Now this person works in the mental health field, they knew how ill I was and, out of all the people they could have got in touch with they chose to get in touch with me. Perhaps they knew I’d listen but after listening to them as I walked all the way home I was tired and I was tired of them.

There was a third person in the equation who I’d been “introduced” to but, looking back, it felt like I’d been pushed into being into a “friendship” that didn’t seem to make sense. Things got scary there too. Each one of them asking what the other had said about them and what did I think. It just isn’t normal to behave like that.

To cut a long story short I blocked them on social media and on my phone. I rarely do a blanket block because some people just need to have boundaries established and established so that they cannot ignore them. I needed to cut these people out completely though as their behaviour was controlling and, to be frank, a little more than scary.

One of them me the messages on Facebook last night. They wanted things out with me, I was going to pay for what I’d done etc. etc. Since I had no idea what I was being accused of I was polite and refused to argue back and blocked them from there too.

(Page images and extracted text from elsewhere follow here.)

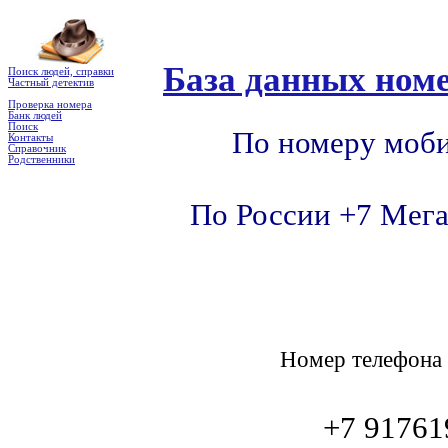
База данных номе
Поиск людей, справки
Частный детектив
Проверка номера
Банк людей
Поиск
По номеру моби
Контакты
Справочник
Родственники
По России +7 Мега
Номер телефон
+7 91761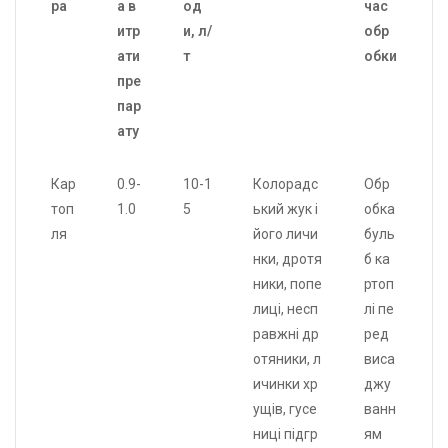
ра
а в
од
час
итр
и, л/
обр
ати
т
обки
пре
пар
ату
Кар
0.9-
10-1
Колорадс
Обр
топ
1.0
5
ький жук і
обка
ля
його личи
буль
нки, дротя
б ка
ники, попе
ртоп
лиці, несп
лі пе
равжні др
ред
отяники, л
виса
ичинки хр
джу
ущів, гусе
ванн
ниці підгр
ям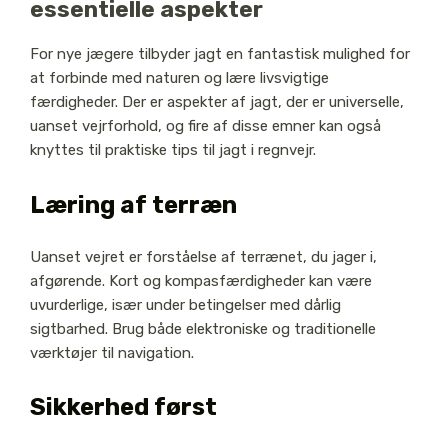
essentielle aspekter
For nye jægere tilbyder jagt en fantastisk mulighed for
at forbinde med naturen og lære livsvigtige
færdigheder. Der er aspekter af jagt, der er universelle,
uanset vejrforhold, og fire af disse emner kan også
knyttes til praktiske tips til jagt i regnvejr.
Læring af terræn
Uanset vejret er forståelse af terrænet, du jager i,
afgørende. Kort og kompasfærdigheder kan være
uvurderlige, især under betingelser med dårlig
sigtbarhed. Brug både elektroniske og traditionelle
værktøjer til navigation.
Sikkerhed først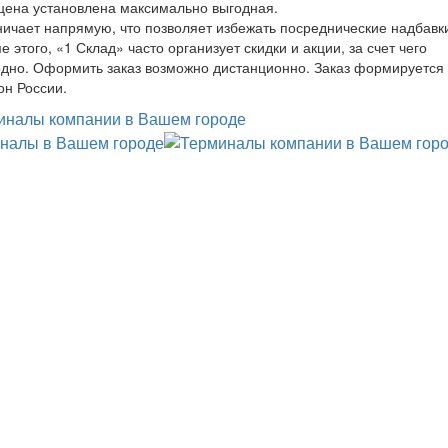
 цена установлена максимально выгодная.
ичает напрямую, что позволяет избежать посреднические надбавк
этого, «1 Склад» часто организует скидки и акции, за счет чего
годно. Оформить заказ возможно дистанционно. Заказ формируется
он России.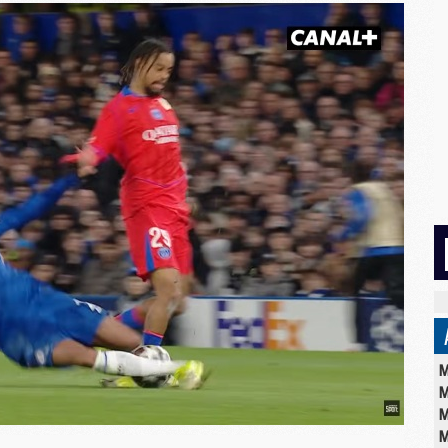
M
M
M
M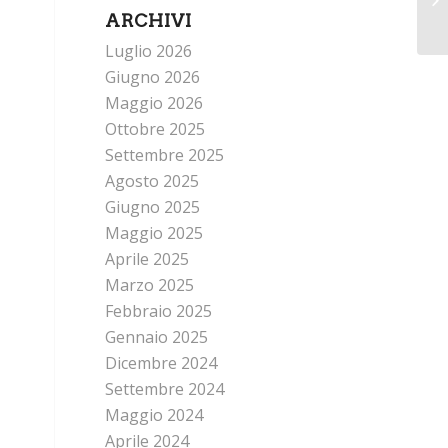
ARCHIVI
Luglio 2026
Giugno 2026
Maggio 2026
Ottobre 2025
Settembre 2025
Agosto 2025
Giugno 2025
Maggio 2025
Aprile 2025
Marzo 2025
Febbraio 2025
Gennaio 2025
Dicembre 2024
Settembre 2024
Maggio 2024
Aprile 2024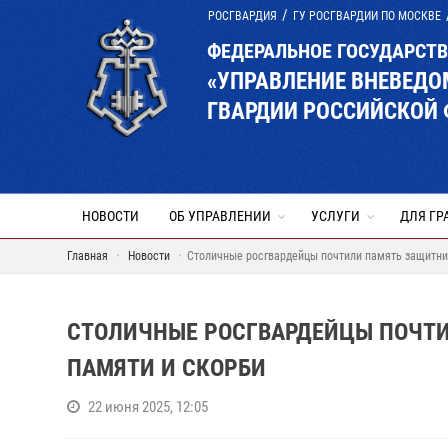
РОСГВАРДИЯ
ГУ РОСГВАРДИИ ПО МОСКВЕ
ФЕДЕРАЛЬНОЕ ГОСУДАРСТ
«УПРАВЛЕНИЕ ВНЕВЕД
ГВАРДИИ РОССИЙСКОЙ 
НОВОСТИ
ОБ УПРАВЛЕНИИ
УСЛУГИ
ДЛЯ ГР
Главная
Новости
Столичные росгвардейцы почтили память защитни
СТОЛИЧНЫЕ РОСГВАРДЕЙЦЫ ПОЧТИ
ПАМЯТИ И СКОРБИ
22 июня 2025, 12:05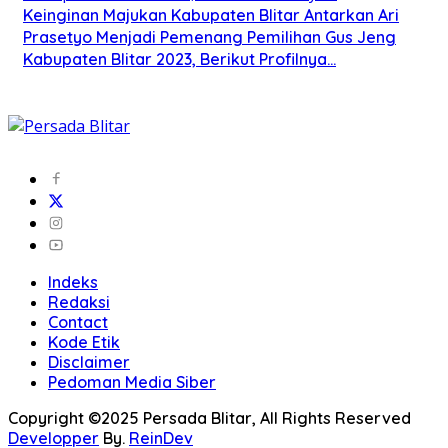
Keinginan Majukan Kabupaten Blitar Antarkan Ari
Prasetyo Menjadi Pemenang Pemilihan Gus Jeng
Kabupaten Blitar 2023, Berikut Profilnya…
Indeks
Redaksi
Contact
Kode Etik
Disclaimer
Pedoman Media Siber
Copyright ©2025 Persada Blitar, All Rights Reserved
Developper
By.
ReinDev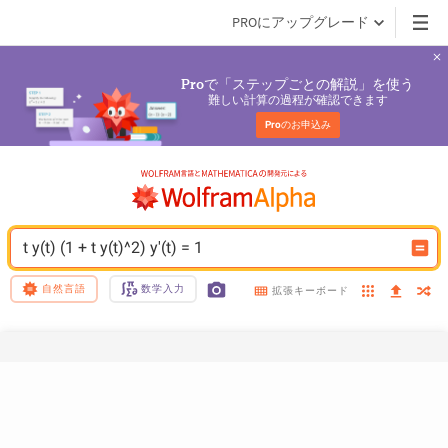
PROにアップグレード
で「ステップごとの解説」を使う
Pro
難しい計算の過程が確認できます
Pro
のお申込み
t y(t) (1 + t y(t)^2) y'(t) = 1
自然言語
数学入力
拡張キーボード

This kind of drama is bad drama, it’s controlling drama, it’s drama that shows that people can be resentful of the attention you get because you have a serious illness and that is sick on so many levels.

So now I’ve stepped backwards a little more. There is one more thing I’m waiting for and it will come as sure as eggs is eggs. I hate waiting round for the inevitable to happen but when it does I am prepared and I am not defenceless.